'''

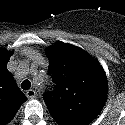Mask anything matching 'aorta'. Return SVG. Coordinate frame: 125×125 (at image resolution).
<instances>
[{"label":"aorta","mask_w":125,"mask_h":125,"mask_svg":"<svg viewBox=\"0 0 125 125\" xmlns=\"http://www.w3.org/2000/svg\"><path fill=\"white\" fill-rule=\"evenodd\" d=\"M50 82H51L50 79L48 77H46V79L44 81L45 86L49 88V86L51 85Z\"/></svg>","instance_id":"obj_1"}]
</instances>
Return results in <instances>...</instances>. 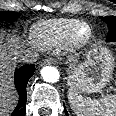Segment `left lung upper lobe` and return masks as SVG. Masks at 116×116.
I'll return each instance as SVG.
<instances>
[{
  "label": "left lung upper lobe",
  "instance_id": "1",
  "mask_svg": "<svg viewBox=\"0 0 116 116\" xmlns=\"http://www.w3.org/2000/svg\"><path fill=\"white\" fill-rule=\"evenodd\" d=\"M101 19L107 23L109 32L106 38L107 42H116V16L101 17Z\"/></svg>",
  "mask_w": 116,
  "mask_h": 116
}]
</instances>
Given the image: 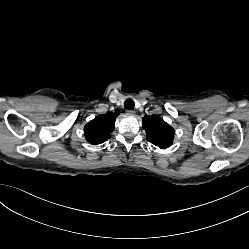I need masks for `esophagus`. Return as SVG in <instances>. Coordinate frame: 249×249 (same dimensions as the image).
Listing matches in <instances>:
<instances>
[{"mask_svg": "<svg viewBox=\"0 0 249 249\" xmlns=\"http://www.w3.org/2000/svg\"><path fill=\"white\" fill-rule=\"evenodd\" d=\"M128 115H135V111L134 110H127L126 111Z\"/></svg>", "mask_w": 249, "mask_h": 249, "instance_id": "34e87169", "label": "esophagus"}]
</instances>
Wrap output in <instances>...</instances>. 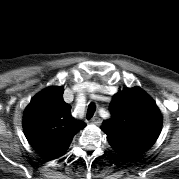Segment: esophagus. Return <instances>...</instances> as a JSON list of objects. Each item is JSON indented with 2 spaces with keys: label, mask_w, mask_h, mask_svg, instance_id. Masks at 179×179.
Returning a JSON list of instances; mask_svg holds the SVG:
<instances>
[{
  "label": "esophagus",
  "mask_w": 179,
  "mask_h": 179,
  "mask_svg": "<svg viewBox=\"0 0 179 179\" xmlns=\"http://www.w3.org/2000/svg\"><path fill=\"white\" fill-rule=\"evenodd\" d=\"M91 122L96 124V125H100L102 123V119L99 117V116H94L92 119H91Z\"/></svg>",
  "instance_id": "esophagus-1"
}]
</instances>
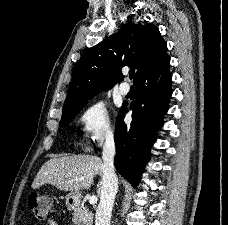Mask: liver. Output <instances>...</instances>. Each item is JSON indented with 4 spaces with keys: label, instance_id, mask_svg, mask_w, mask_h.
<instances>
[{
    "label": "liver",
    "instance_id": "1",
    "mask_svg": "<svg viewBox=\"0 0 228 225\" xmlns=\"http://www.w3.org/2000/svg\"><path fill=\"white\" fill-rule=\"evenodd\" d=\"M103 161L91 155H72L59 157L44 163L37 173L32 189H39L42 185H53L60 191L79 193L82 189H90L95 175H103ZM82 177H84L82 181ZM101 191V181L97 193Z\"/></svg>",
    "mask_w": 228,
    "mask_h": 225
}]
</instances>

'''
'''

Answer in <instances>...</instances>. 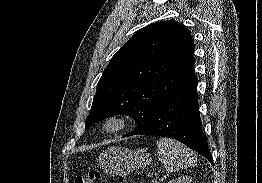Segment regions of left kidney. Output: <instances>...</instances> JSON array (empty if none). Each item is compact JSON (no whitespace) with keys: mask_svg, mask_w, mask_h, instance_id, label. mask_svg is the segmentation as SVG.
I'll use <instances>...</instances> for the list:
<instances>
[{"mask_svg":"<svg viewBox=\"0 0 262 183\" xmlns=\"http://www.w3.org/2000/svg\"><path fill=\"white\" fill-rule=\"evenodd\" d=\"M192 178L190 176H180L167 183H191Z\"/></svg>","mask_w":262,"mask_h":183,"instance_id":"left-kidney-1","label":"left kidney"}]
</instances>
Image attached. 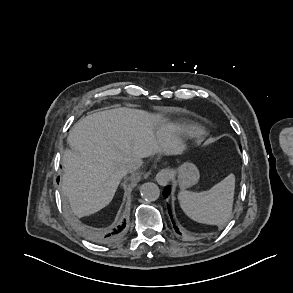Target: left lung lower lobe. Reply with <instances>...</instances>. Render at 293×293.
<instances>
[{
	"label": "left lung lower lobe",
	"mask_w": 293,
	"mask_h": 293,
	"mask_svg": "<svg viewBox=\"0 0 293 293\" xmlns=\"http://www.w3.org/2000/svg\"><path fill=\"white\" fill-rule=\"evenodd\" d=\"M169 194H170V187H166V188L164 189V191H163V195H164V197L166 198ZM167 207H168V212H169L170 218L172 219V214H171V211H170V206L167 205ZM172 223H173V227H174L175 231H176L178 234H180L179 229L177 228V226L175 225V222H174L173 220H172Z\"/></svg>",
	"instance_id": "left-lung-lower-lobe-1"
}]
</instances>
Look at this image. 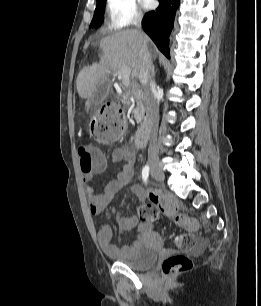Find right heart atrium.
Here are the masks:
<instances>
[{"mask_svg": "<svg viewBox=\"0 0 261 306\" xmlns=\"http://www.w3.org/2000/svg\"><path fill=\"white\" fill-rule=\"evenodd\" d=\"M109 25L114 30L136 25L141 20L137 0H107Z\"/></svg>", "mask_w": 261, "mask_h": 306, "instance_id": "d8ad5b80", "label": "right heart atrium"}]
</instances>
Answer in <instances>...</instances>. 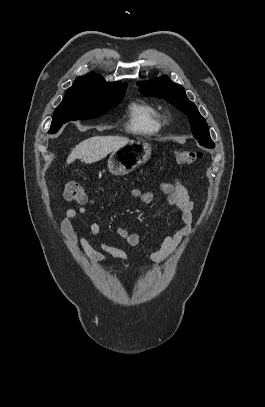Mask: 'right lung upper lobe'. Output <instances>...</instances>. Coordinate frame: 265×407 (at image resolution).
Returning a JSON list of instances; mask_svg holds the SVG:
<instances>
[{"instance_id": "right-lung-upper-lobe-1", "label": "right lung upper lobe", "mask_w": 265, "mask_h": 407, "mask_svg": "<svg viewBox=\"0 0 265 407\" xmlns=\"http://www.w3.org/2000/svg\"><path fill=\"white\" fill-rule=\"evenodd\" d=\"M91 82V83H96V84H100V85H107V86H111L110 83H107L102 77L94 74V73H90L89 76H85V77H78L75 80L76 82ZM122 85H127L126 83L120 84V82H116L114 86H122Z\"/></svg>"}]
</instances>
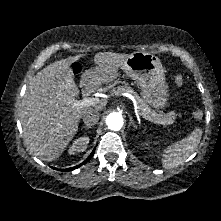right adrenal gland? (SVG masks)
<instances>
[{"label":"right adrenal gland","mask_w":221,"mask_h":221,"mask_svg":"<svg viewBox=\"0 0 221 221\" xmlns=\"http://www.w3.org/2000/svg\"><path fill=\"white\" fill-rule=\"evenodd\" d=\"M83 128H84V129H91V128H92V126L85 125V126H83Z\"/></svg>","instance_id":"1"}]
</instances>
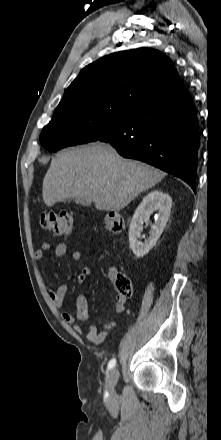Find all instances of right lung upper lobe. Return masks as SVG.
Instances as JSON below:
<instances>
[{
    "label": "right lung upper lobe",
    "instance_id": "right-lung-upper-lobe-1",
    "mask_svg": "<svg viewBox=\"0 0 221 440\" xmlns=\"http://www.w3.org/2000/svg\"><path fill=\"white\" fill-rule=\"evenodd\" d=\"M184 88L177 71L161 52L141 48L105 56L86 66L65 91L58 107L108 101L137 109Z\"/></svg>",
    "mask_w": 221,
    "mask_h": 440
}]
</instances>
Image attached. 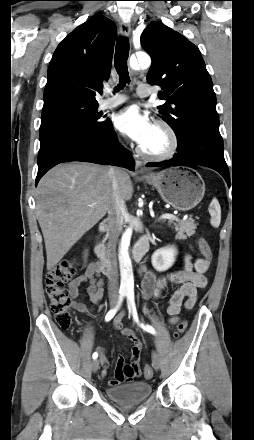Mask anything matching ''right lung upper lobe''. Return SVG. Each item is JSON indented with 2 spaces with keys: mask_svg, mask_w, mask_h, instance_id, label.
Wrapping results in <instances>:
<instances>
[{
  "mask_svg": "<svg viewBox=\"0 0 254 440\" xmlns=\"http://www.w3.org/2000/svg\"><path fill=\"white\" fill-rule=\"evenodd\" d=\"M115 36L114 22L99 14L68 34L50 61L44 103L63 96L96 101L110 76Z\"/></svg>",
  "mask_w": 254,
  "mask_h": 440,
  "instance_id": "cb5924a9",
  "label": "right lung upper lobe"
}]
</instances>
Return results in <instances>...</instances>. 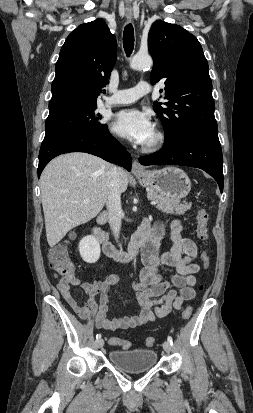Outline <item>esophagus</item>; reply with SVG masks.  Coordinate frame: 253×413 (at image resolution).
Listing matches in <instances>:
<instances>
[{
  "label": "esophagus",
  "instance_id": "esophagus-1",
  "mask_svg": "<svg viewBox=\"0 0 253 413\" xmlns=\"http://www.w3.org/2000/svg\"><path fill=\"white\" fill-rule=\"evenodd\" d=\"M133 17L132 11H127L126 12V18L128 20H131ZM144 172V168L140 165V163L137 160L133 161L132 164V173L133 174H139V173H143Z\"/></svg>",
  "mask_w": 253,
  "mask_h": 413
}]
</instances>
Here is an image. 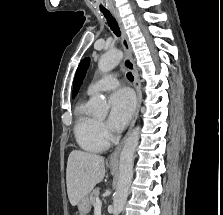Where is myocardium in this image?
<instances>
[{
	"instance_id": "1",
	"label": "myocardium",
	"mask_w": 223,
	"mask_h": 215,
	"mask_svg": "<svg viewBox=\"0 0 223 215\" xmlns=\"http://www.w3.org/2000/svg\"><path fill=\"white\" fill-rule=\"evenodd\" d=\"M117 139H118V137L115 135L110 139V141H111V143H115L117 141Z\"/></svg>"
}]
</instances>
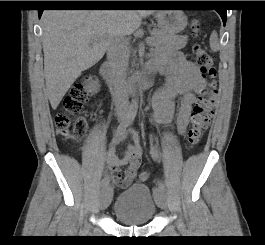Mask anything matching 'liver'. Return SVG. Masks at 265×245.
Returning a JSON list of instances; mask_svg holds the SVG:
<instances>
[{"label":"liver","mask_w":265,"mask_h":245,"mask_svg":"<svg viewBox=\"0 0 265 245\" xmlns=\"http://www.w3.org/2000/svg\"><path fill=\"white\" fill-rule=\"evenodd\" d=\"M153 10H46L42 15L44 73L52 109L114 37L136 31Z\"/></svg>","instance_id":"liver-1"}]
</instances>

'''
'''

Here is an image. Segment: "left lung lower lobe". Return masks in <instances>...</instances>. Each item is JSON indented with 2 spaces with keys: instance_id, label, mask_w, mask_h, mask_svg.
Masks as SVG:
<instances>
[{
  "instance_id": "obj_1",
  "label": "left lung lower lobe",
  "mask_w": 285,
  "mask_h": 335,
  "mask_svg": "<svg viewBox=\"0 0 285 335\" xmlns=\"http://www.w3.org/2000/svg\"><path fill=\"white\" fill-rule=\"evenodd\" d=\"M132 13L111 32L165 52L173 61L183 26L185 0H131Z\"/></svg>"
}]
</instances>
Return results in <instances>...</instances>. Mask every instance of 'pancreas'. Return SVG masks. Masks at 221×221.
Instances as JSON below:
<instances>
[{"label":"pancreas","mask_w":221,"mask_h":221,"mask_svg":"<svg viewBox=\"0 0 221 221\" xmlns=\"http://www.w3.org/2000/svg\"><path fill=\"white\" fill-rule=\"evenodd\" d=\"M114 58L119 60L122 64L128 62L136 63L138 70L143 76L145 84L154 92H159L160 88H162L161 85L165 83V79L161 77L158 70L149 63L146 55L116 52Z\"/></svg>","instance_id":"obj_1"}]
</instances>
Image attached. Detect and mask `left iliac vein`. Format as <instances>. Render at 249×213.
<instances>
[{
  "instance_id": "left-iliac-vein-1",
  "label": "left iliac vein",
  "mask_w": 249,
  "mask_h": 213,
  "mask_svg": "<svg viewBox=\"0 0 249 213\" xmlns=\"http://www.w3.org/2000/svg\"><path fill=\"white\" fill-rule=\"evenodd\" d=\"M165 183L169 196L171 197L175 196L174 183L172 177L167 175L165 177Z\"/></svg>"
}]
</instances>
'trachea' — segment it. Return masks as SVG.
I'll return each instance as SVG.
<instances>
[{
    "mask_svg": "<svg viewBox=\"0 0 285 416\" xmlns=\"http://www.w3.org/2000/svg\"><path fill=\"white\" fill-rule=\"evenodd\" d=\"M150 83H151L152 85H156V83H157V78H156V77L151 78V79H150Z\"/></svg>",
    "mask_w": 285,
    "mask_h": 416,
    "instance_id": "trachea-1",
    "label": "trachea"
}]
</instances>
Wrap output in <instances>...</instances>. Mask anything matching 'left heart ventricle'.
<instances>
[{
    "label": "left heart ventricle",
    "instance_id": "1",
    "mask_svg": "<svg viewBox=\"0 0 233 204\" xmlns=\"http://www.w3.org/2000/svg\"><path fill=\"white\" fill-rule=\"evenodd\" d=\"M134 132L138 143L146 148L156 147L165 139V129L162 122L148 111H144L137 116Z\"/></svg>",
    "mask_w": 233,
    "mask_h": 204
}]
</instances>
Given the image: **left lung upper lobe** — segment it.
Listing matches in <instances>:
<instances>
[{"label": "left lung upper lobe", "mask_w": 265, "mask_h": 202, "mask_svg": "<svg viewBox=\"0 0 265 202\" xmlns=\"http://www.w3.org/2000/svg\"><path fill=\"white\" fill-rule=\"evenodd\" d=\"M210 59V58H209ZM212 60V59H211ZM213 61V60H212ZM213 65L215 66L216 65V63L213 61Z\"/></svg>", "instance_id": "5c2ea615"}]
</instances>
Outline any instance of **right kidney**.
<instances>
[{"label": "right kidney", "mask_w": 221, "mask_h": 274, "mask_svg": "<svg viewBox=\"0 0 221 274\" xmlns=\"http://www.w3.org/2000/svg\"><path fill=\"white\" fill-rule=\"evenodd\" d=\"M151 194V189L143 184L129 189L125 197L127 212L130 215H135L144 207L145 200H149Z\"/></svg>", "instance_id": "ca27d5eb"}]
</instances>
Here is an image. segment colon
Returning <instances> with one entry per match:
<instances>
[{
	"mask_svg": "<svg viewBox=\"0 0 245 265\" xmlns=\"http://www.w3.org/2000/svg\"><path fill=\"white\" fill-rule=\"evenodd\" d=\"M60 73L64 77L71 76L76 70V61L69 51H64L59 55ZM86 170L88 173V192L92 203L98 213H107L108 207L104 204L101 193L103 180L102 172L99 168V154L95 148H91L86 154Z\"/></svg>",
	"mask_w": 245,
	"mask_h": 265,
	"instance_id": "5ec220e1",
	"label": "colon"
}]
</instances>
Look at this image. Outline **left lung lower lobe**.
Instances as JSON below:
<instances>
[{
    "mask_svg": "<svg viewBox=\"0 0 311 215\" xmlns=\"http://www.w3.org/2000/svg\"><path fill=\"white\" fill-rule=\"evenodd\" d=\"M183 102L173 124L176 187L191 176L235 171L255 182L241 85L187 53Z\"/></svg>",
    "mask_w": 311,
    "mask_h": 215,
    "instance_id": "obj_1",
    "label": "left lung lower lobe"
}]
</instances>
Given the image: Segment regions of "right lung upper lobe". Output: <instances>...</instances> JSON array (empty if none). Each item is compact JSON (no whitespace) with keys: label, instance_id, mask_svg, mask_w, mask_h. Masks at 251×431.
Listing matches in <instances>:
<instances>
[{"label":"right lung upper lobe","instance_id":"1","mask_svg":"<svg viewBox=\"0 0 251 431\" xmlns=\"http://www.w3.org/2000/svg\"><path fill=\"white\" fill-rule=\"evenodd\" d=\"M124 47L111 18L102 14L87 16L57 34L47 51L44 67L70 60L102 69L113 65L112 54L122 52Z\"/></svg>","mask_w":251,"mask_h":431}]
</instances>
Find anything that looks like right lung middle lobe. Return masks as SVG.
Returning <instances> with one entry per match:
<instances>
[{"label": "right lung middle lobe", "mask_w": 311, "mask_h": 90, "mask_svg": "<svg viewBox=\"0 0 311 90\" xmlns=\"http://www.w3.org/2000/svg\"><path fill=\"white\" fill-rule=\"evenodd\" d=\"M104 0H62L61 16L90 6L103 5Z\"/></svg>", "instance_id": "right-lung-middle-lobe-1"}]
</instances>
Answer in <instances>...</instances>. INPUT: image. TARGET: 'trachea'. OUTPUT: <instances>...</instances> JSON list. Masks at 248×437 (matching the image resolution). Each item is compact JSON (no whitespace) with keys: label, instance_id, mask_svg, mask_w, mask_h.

'''

Above are the records; print exactly the lines from the line with "Find anything that" to the line with "Answer in <instances>...</instances>. INPUT: image.", including both, and nothing else.

→ Response to this task
Find anything that looks like right lung middle lobe. Return masks as SVG.
Returning <instances> with one entry per match:
<instances>
[{"label": "right lung middle lobe", "mask_w": 311, "mask_h": 90, "mask_svg": "<svg viewBox=\"0 0 311 90\" xmlns=\"http://www.w3.org/2000/svg\"><path fill=\"white\" fill-rule=\"evenodd\" d=\"M104 0H62L61 16L90 6L103 5Z\"/></svg>", "instance_id": "right-lung-middle-lobe-1"}]
</instances>
Answer in <instances>...</instances>. INPUT: image. TARGET: 'trachea'. OUTPUT: <instances>...</instances> JSON list. Masks at 248×437 (matching the image resolution). Each item is compact JSON (no whitespace) with keys: label, instance_id, mask_svg, mask_w, mask_h.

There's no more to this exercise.